▶ **Problem requirements**:
Go through the data and report each line that holds the string "empty".

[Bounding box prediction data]
● ● ● ● ● ● ●

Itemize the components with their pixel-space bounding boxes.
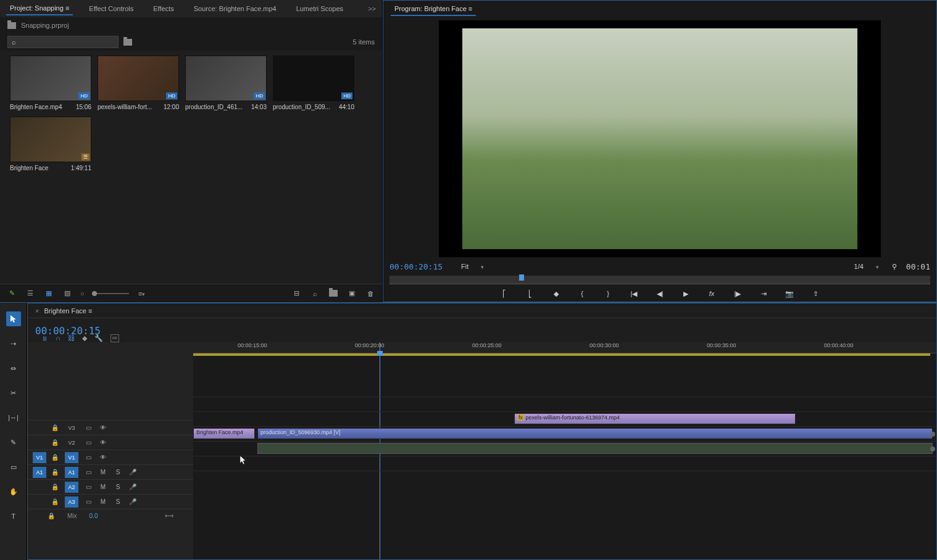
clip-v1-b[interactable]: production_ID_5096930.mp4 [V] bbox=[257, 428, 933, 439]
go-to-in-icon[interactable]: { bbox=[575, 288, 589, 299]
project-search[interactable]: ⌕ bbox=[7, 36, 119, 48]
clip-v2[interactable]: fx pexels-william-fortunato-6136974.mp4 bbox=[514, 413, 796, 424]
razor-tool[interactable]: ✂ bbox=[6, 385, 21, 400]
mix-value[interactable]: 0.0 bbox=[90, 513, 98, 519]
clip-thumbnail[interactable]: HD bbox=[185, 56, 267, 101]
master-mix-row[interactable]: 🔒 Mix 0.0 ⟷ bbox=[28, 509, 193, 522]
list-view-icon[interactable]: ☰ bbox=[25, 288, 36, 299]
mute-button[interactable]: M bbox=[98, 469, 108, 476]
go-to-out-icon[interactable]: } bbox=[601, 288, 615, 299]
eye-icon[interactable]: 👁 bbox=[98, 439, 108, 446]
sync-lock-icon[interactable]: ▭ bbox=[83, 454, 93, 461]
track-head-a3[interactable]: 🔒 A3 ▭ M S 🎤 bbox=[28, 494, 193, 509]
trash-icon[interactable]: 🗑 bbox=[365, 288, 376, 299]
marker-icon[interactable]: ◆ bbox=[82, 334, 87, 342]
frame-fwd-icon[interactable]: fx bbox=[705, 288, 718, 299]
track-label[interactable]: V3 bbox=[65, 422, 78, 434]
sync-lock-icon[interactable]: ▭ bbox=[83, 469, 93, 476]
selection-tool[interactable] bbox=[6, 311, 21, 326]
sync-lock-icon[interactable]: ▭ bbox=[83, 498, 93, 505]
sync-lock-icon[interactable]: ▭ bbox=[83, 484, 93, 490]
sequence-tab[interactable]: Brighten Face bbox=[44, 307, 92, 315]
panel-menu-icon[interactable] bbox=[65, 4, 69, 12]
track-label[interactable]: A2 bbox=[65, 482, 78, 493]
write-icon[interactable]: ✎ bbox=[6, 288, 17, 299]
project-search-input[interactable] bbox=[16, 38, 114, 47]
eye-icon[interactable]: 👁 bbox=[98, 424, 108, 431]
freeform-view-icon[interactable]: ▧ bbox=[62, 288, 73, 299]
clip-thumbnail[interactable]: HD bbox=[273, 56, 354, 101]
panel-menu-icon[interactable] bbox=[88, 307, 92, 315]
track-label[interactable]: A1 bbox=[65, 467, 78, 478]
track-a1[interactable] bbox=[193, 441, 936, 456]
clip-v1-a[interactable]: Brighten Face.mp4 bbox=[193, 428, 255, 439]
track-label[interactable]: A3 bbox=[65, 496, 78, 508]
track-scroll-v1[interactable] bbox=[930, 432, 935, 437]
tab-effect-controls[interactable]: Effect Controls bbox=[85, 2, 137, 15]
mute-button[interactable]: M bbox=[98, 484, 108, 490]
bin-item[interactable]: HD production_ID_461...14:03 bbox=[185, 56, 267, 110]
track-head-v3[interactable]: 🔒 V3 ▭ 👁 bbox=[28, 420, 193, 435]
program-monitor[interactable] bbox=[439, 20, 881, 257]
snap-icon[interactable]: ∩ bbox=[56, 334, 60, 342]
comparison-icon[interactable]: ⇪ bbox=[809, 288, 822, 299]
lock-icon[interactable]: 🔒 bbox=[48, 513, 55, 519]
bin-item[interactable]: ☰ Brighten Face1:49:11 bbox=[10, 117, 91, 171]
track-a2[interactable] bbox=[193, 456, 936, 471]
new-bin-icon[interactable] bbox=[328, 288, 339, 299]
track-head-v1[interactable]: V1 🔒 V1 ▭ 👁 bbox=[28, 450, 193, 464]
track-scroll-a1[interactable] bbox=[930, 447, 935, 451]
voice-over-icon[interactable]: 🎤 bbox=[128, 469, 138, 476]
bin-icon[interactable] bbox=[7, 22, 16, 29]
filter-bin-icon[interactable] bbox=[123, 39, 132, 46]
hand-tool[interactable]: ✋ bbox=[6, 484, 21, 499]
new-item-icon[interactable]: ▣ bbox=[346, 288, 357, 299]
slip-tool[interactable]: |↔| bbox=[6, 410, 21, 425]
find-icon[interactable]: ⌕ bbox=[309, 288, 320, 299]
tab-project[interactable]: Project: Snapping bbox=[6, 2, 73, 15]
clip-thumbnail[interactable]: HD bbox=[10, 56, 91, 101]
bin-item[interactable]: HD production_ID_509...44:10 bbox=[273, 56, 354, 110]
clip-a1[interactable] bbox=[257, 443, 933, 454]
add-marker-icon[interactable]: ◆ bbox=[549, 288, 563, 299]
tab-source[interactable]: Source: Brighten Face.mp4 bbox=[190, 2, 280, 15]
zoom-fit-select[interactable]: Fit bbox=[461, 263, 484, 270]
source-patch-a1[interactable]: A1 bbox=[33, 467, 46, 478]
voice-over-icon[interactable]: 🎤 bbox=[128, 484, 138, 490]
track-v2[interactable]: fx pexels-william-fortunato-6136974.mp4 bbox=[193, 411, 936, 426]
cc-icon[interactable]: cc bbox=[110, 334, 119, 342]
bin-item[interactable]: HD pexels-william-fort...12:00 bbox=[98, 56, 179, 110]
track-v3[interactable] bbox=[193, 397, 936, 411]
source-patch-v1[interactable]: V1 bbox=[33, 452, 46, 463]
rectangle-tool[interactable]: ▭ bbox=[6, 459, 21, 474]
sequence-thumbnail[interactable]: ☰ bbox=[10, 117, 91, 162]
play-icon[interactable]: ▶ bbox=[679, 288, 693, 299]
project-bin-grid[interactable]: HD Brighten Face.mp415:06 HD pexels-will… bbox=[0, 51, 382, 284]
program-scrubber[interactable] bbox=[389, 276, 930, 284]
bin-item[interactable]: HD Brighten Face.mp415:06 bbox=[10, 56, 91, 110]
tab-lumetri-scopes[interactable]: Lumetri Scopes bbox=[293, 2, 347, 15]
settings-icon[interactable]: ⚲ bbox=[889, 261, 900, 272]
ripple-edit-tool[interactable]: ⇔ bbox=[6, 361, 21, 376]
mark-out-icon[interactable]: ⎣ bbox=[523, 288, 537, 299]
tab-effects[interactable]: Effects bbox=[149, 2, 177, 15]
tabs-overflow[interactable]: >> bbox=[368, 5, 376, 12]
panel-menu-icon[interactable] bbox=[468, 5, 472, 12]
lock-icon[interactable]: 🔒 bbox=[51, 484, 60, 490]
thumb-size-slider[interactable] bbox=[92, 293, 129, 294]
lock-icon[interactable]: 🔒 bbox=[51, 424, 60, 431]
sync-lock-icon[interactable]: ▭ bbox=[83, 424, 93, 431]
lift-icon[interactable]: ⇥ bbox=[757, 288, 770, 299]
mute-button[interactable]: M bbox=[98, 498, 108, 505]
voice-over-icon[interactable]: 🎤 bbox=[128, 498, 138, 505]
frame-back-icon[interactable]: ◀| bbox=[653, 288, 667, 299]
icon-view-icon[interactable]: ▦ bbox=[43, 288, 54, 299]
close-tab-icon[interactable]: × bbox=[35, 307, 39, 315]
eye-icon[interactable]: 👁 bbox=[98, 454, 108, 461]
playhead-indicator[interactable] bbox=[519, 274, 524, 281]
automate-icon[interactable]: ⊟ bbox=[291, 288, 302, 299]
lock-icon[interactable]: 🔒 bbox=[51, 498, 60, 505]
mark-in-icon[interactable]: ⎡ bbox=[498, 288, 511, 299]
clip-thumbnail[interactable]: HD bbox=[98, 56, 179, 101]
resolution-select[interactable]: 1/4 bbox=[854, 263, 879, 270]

● ● ● ● ● ● ●

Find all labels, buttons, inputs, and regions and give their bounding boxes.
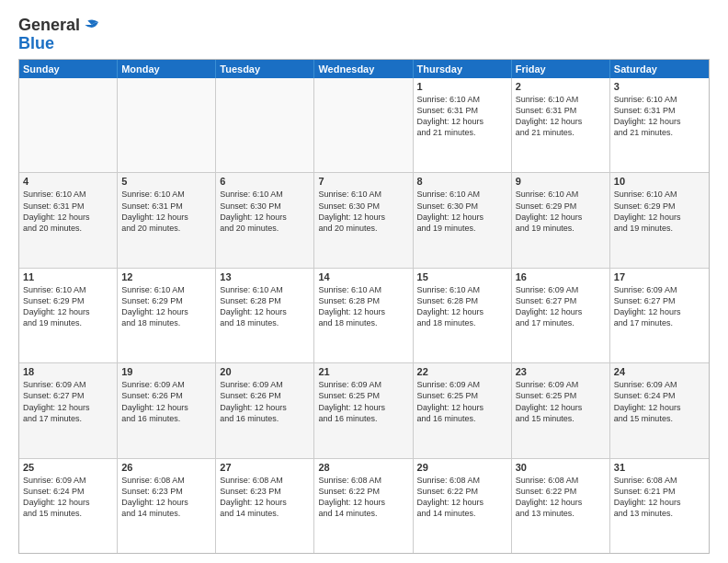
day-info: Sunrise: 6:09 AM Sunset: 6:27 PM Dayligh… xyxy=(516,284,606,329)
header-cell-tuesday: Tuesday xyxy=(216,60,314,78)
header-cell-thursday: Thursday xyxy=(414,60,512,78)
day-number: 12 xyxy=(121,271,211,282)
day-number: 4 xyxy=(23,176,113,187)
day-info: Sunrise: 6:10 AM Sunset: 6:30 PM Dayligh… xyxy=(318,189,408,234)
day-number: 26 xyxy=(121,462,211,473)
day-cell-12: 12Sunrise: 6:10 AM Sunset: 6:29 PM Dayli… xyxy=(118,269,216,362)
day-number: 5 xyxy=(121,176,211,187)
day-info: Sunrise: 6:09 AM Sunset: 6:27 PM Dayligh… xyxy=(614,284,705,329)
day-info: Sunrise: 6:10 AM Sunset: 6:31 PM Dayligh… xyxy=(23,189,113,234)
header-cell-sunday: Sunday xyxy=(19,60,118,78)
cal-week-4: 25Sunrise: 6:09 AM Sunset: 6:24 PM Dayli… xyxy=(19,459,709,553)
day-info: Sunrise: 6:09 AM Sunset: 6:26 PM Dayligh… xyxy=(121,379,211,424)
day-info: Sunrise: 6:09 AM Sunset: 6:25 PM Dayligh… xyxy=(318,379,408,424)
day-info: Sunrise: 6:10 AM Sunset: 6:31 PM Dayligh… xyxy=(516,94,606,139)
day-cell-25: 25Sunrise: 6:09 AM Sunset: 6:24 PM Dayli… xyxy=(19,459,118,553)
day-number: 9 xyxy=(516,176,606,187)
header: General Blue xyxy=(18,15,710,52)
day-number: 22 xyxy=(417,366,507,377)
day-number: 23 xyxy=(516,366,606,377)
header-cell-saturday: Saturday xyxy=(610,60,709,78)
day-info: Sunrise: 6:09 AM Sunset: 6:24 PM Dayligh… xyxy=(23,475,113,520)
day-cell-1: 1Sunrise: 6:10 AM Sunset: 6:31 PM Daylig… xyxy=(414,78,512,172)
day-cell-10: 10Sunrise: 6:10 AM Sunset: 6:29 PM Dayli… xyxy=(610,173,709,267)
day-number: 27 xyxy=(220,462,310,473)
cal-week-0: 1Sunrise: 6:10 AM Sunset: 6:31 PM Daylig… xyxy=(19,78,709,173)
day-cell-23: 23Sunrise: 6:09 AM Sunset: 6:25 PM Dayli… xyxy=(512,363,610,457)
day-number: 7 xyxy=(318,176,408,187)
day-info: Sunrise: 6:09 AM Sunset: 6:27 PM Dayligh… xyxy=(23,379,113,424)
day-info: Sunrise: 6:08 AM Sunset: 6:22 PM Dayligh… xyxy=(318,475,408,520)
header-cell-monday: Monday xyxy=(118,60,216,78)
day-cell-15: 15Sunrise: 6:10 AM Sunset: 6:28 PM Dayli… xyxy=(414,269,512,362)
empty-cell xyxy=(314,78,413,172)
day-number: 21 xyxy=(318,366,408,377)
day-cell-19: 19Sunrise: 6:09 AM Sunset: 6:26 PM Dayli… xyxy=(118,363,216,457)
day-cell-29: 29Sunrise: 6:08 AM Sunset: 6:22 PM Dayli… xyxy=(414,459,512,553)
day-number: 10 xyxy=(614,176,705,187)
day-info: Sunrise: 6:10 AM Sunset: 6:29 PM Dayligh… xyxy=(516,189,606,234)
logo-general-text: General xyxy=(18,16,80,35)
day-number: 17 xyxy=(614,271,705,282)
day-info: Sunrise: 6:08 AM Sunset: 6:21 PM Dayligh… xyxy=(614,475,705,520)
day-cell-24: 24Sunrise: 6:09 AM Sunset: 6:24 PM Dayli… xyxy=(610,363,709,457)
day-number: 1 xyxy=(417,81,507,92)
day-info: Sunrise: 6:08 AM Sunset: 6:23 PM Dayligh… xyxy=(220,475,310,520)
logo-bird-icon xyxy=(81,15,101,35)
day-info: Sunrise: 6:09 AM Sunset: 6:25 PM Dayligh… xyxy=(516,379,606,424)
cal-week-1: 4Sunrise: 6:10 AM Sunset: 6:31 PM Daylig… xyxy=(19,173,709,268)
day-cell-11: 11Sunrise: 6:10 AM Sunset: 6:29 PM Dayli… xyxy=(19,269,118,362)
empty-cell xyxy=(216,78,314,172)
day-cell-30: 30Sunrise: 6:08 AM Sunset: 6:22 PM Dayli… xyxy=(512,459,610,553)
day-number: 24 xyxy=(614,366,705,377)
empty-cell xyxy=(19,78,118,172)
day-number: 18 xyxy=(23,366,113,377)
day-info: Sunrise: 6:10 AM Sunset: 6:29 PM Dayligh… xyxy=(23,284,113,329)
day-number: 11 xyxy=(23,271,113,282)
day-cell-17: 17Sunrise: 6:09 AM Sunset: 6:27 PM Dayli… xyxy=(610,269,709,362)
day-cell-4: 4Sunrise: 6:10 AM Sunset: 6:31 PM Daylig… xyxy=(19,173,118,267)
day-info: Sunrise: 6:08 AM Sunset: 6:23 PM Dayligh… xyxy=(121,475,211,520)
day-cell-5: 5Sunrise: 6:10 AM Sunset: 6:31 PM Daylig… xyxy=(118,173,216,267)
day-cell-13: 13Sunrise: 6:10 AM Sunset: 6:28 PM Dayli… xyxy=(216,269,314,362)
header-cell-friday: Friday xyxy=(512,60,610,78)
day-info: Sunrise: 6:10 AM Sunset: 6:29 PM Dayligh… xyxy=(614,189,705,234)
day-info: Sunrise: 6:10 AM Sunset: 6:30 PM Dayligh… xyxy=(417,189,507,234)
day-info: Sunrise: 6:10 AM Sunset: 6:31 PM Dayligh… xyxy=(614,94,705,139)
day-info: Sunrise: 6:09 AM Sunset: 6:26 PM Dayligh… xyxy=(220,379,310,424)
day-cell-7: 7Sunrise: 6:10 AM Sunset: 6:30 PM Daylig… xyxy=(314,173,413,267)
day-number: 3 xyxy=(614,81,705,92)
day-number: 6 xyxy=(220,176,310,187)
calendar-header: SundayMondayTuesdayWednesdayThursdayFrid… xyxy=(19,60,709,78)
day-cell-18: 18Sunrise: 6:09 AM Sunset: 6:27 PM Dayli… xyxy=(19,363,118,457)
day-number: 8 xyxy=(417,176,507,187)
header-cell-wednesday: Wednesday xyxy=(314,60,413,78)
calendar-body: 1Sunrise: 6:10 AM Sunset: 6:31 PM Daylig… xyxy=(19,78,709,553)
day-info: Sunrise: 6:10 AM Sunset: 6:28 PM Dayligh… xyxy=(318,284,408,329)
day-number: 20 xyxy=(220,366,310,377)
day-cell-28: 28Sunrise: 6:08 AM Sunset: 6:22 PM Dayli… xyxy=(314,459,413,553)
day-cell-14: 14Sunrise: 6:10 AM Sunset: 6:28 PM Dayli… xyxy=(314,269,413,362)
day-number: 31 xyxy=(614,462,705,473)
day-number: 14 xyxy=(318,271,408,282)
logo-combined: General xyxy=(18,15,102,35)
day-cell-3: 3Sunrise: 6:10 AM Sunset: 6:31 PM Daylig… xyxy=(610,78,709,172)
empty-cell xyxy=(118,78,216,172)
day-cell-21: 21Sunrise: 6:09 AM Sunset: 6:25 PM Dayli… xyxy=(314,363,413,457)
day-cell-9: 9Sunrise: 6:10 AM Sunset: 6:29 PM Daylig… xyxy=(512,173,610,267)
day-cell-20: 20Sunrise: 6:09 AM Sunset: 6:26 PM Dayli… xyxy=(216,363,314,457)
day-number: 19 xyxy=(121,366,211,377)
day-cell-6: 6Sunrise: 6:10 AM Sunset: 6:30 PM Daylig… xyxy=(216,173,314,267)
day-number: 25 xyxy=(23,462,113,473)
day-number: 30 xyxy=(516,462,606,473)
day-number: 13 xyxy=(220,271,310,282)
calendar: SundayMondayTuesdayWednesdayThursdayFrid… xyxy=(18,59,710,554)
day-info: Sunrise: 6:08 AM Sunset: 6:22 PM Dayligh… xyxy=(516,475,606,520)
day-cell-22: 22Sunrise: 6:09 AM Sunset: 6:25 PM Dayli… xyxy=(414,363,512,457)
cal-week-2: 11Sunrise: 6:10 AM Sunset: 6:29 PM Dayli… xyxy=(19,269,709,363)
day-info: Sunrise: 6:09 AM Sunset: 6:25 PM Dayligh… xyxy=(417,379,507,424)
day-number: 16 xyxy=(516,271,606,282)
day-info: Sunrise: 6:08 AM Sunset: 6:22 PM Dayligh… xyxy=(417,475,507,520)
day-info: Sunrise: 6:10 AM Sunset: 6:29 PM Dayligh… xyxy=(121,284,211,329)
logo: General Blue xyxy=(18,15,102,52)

● ● ● ● ● ● ●

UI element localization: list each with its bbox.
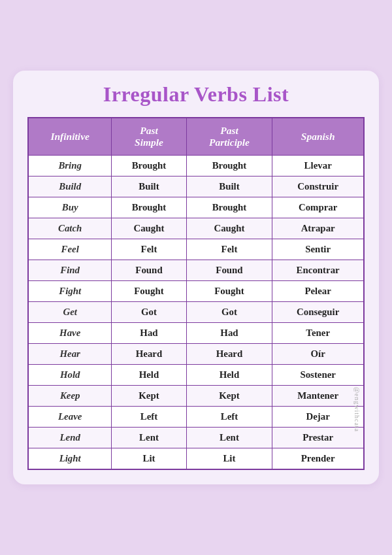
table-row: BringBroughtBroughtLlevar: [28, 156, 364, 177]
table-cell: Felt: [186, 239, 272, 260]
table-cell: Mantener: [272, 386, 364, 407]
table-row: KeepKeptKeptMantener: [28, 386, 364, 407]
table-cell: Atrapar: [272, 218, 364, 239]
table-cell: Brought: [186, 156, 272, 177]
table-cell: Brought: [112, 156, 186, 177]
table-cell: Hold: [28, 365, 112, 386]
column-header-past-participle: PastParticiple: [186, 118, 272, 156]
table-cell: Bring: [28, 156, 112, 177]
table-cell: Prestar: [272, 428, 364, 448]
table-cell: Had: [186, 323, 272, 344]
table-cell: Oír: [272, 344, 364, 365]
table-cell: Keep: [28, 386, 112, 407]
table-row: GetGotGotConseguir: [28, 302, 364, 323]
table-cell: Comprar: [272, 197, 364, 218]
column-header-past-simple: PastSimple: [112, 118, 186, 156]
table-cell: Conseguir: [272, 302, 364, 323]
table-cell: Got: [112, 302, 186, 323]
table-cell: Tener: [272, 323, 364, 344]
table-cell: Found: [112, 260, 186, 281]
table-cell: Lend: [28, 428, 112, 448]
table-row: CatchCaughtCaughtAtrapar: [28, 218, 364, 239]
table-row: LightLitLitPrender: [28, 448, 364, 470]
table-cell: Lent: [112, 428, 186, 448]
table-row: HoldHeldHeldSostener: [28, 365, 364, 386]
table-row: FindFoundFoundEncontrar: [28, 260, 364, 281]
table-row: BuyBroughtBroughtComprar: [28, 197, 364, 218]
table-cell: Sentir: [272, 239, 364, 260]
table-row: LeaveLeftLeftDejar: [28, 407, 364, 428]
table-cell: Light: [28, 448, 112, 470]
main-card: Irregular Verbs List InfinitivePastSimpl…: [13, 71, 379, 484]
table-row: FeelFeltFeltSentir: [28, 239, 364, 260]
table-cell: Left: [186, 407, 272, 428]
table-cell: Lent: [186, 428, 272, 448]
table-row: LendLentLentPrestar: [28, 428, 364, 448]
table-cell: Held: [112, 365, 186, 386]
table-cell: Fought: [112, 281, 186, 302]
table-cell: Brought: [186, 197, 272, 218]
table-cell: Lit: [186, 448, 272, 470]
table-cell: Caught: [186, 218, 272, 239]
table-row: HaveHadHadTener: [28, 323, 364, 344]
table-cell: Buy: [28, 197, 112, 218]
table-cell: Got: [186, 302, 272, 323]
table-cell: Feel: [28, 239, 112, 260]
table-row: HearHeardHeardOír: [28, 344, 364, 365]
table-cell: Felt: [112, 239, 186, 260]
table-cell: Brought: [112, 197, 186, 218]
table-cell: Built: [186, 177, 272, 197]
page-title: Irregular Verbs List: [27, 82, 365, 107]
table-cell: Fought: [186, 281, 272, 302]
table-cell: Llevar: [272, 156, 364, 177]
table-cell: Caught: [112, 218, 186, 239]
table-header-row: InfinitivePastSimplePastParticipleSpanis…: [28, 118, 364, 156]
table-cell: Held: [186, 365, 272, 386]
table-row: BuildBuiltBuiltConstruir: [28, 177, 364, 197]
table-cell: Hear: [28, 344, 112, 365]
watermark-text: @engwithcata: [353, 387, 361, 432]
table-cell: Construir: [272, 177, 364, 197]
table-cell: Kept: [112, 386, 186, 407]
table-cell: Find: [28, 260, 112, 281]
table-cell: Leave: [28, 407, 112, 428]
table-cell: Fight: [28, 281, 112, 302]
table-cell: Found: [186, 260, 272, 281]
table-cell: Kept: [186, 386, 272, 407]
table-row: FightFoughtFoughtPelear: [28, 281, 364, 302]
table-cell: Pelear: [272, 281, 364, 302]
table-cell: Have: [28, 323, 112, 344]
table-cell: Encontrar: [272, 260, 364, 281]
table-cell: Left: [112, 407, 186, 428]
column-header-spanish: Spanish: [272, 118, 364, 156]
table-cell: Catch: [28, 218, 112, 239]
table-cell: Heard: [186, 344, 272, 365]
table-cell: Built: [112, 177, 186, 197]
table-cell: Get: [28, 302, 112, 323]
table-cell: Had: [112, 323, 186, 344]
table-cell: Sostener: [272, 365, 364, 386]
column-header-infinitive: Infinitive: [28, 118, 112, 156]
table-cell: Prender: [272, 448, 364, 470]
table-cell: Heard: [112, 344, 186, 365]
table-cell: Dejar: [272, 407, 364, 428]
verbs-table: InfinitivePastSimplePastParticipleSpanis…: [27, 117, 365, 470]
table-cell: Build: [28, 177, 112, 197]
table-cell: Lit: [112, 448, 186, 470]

● ● ● ● ● ● ●

▶ **Task output**:
empty-cell xyxy=(314,78,413,172)
empty-cell xyxy=(216,78,314,172)
empty-cell xyxy=(19,78,118,172)
empty-cell xyxy=(118,78,216,172)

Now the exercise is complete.